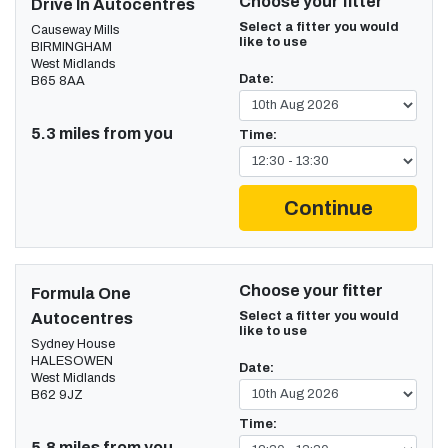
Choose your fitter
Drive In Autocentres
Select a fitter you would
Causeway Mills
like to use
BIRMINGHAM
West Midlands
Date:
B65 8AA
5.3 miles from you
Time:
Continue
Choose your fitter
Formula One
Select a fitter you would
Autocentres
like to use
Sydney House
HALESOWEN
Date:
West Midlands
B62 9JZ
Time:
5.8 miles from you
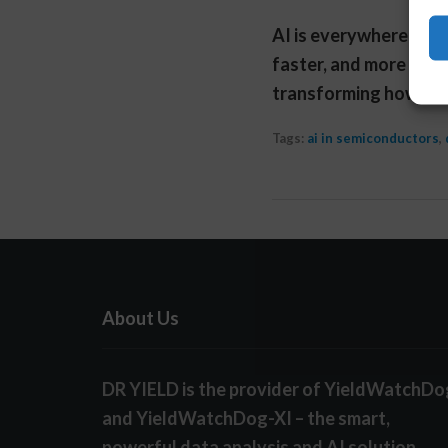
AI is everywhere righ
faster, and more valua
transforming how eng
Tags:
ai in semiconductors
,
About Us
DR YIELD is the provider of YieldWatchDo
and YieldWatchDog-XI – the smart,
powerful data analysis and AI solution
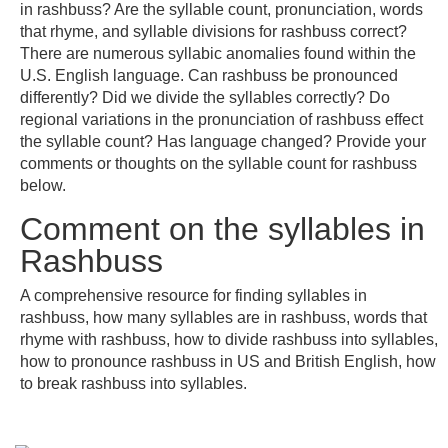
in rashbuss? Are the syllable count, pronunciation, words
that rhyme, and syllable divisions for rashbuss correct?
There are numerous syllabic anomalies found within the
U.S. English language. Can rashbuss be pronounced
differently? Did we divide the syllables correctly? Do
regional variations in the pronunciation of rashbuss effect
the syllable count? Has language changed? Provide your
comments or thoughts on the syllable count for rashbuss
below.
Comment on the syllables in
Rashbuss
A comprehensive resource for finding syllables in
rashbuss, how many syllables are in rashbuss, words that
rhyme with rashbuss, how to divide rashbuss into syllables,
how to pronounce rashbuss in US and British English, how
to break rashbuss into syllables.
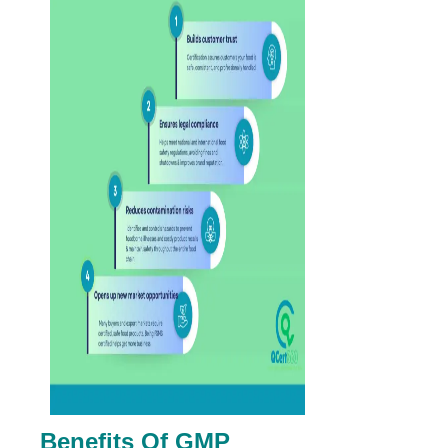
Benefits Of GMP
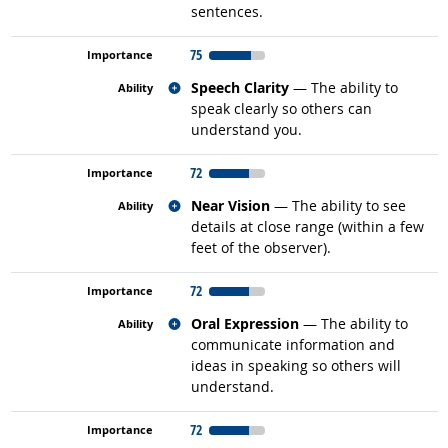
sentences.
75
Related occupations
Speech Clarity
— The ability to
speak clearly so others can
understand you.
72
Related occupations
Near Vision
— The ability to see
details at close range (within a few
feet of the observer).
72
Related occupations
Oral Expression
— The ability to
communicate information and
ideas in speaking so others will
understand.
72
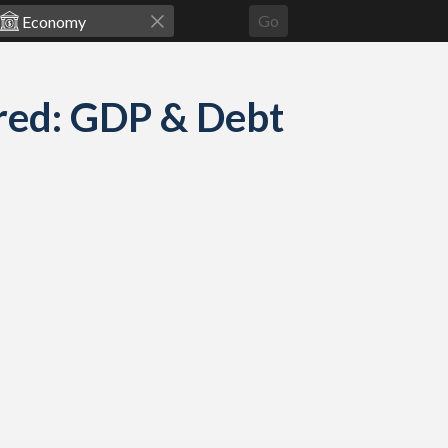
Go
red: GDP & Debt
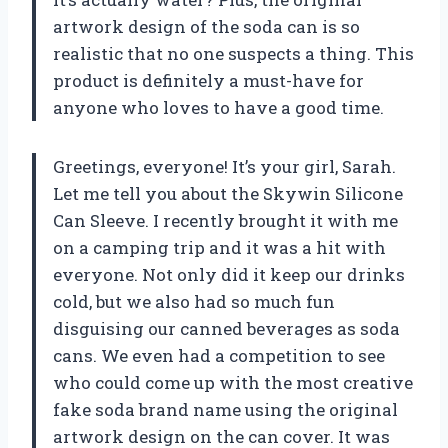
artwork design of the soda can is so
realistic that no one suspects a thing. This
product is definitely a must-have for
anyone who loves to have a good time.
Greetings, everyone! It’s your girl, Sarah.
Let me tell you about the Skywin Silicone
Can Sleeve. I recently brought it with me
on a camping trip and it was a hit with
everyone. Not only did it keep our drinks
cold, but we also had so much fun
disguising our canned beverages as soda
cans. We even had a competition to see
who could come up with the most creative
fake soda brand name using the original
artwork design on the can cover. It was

========================================

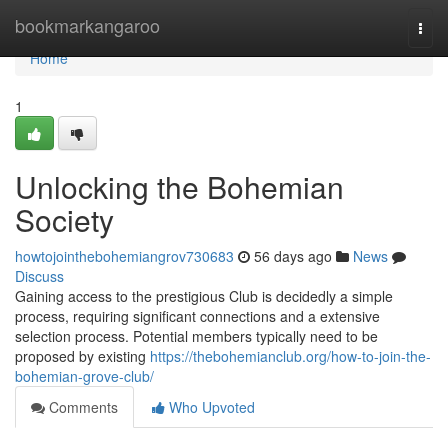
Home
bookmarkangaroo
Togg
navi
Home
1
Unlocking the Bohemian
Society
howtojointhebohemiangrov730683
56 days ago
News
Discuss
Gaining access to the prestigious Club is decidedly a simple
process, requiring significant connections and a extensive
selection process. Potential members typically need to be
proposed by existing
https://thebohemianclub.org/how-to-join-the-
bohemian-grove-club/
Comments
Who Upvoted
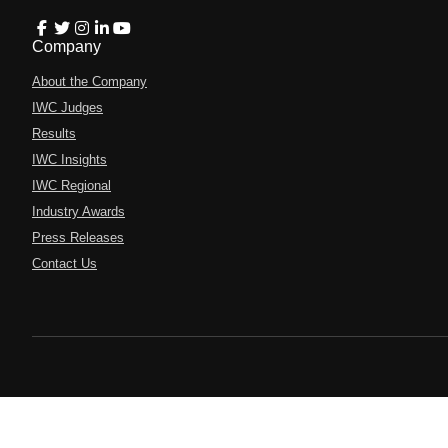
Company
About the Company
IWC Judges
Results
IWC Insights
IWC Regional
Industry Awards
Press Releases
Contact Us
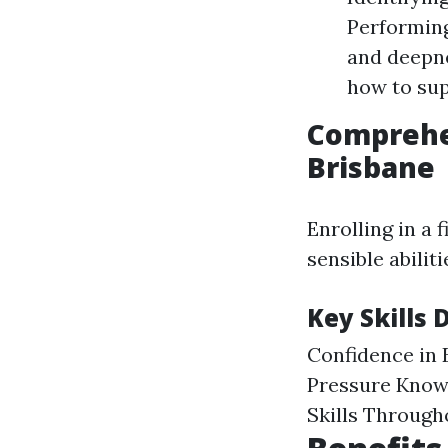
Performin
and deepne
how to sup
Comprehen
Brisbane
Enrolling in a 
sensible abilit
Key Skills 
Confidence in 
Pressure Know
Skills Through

========================================

* [What the task asks]:
Each line above starting at the one holding "A comprehensive resource" and ending at the one holding "artwork design on the can cover. It was" should be set down exactly as it stands, both ends included, with no pictures.

* [Written solution]:
A comprehensive resource for finding syllables in
rashbuss, how many syllables are in rashbuss, words that
rhyme with rashbuss, how to divide rashbuss into syllables,
how to pronounce rashbuss in US and British English, how
to break rashbuss into syllables.
Benefits Of GMP
sentences.
75
Related occupations
Speech Clarity
— The ability to
speak clearly so others can
understand you.
72
Related occupations
Near Vision
— The ability to see
details at close range (within a few
feet of the observer).
72
Related occupations
Oral Expression
— The ability to
communicate information and
ideas in speaking so others will
understand.
72
Go
red: GDP & Debt
artwork design of the soda can is so
realistic that no one suspects a thing. This
product is definitely a must-have for
anyone who loves to have a good time.
Greetings, everyone! It’s your girl, Sarah.
Let me tell you about the Skywin Silicone
Can Sleeve. I recently brought it with me
on a camping trip and it was a hit with
everyone. Not only did it keep our drinks
cold, but we also had so much fun
disguising our canned beverages as soda
cans. We even had a competition to see
who could come up with the most creative
fake soda brand name using the original
artwork design on the can cover. It was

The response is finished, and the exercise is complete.